# [TASK TO CARRY OUT]
For the word "Skiing", count the lines in the records below that include it and give only that number.

Transcribed page contents
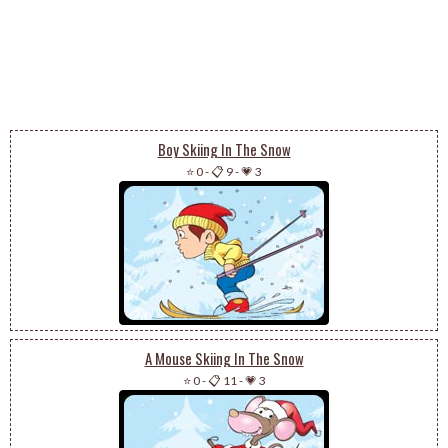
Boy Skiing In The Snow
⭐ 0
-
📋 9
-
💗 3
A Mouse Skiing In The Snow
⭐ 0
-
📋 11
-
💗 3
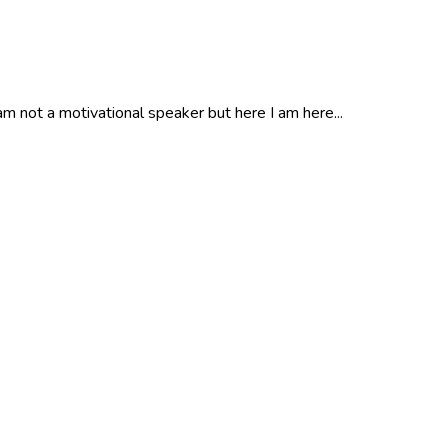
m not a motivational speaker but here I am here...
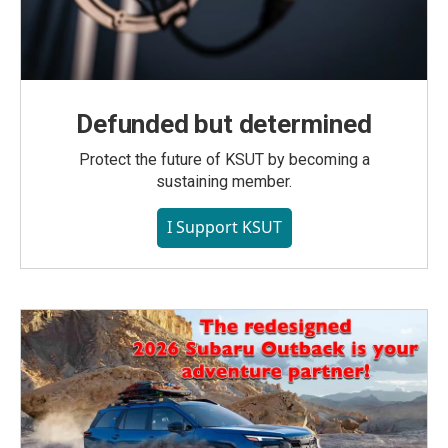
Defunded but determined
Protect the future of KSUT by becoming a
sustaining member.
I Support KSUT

# [FINISHED TASK]
2